Try it:
If a line in the listing below contains "квалификационный", return that line.

The records:

:::::

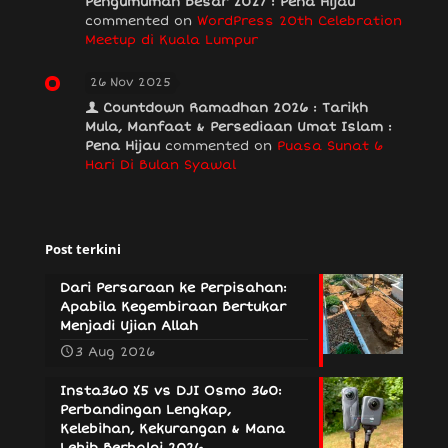
Pengumuman Besar 2027 : Pena Hijau
commented on
WordPress 20th Celebration
Meetup di Kuala Lumpur
26 Nov 2025
Countdown Ramadhan 2026 : Tarikh
Mula, Manfaat & Persediaan Umat Islam :
Pena Hijau
commented on
Puasa Sunat 6
Hari Di Bulan Syawal
Post terkini
Dari Persaraan ke Perpisahan:
Apabila Kegembiraan Bertukar
Menjadi Ujian Allah
3 Aug 2026
Insta360 X5 vs DJI Osmo 360:
Perbandingan Lengkap,
Kelebihan, Kekurangan & Mana
Lebih Berbaloi 2026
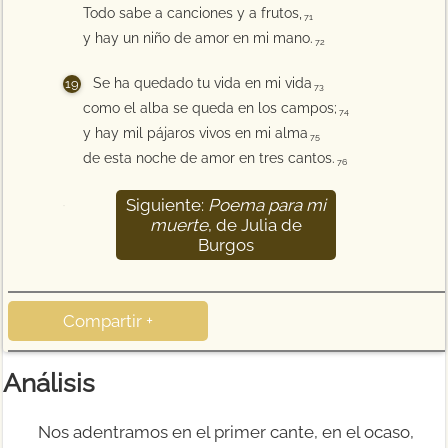
Todo sabe a canciones y a frutos,
71
y hay un niño de amor en mi mano.
72
Se ha quedado tu vida en mi vida
73
como el alba se queda en los campos;
74
y hay mil pájaros vivos en mi alma
75
de esta noche de amor en tres cantos.
76
Siguiente:
Poema para mi
77
muerte
, de Julia de
Burgos
Compartir +
Análisis
Nos adentramos en el primer cante, en el ocaso,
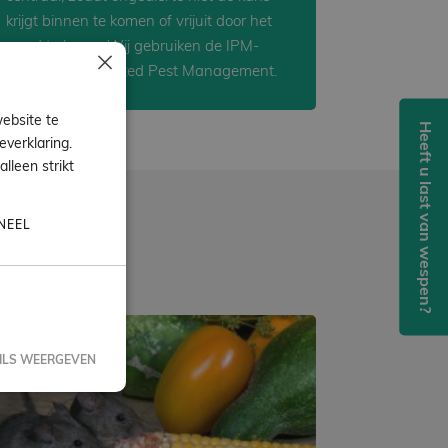
krijgt binnen te komen of vrijuit door het
pand te lopen. Wij gebruiken de IPM-
×
methode: Integrated Pest Management.
ebsite te
Heeft u last van wespen?
everklaring.
lleen strikt
NEEL
ILS WEERGEVEN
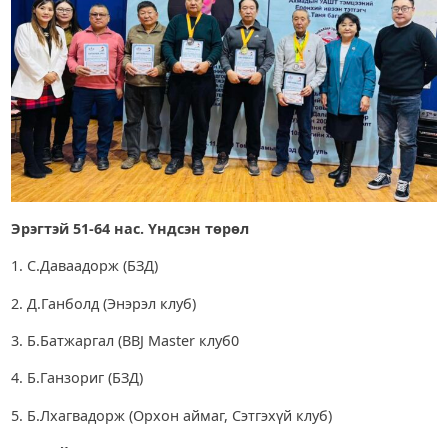
Эрэгтэй 51-64
нас. Үндсэн төрөл
1. С.Даваадорж (БЗД)
2. Д.Ганболд (Энэрэл клуб)
3. Б.Батжаргал (BBJ Master клуб0
4. Б.Ганзориг (БЗД)
5. Б.Лхагвадорж (Орхон аймаг, Сэтгэхүй клуб)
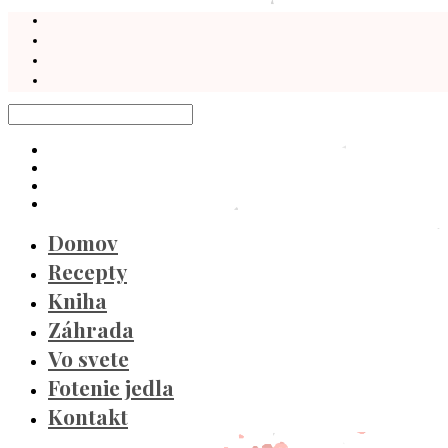
Domov
Recepty
Kniha
Záhrada
Vo svete
Fotenie jedla
Kontakt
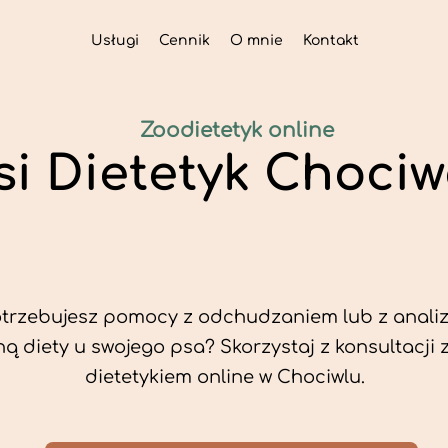
Usługi
Cennik
O mnie
Kontakt
Zoodietetyk online
si Dietetyk Chociw
trzebujesz pomocy z odchudzaniem lub z analiz
ą diety u swojego psa? Skorzystaj z konsultacji 
dietetykiem online w Chociwlu.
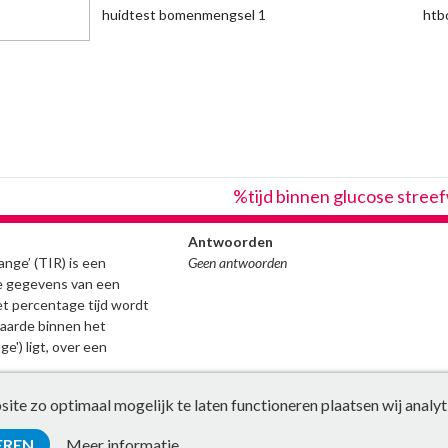
huidtest bomenmengsel 1
ht
%tijd binnen glucose stree
Antwoorden
nge’ (TIR) is een
Geen antwoorden
de gegevens van een
t percentage tijd wordt
aarde binnen het
ge') ligt, over een
te zo optimaal mogelijk te laten functioneren plaatsen wij analyt
EREN
Meer informatie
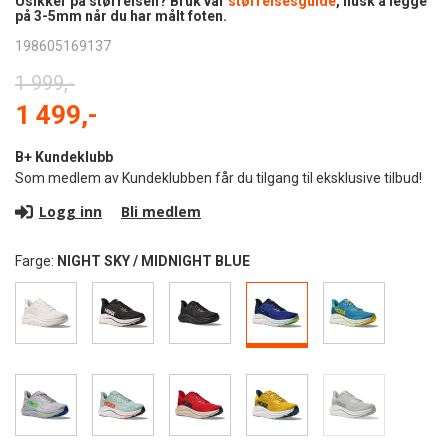
Usikker på størrelsen? Bruk vår
størrelsesguide
, husk å legge
på 3-5mm når du har målt foten.
198605169137
1 999,-
1 499,-
B+ Kundeklubb
Som medlem av Kundeklubben får du tilgang til eksklusive tilbud!
Logg inn
Bli medlem
Farge:
NIGHT SKY / MIDNIGHT BLUE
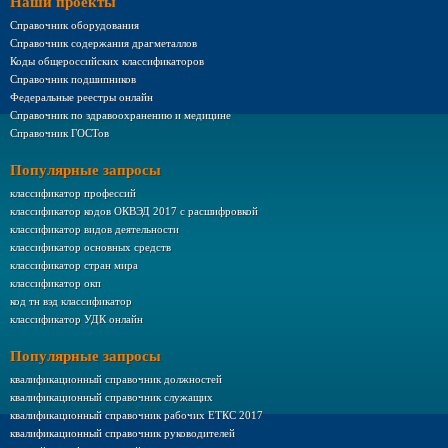
Наши проекты
Справочник оборудования
Справочник содержания драгметаллов
Коды общероссийских классификаторов
Справочник подшипников
Федеральные реестры онлайн
Справочник по здравоохранению и медицине
Справочник ГОСТов
Популярные запросы
классификатор профессий
классификатор кодов ОКВЭД 2017 с расшифровкой
классификатор видов деятельности
классификатор основных средств
классификатор стран мира
классификатор окп
код тн вэд классификатор
классификатор УДК онлайн
Популярные запросы
квалификационный справочник должностей
квалификационный справочник служащих
квалификационный справочник рабочих ЕТКС 2017
квалификационный справочник руководителей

:::::

Answer below:
квалификационный справочник должностей
квалификационный справочник служащих
квалификационный справочник рабочих ЕТКС 2017
квалификационный справочник руководителей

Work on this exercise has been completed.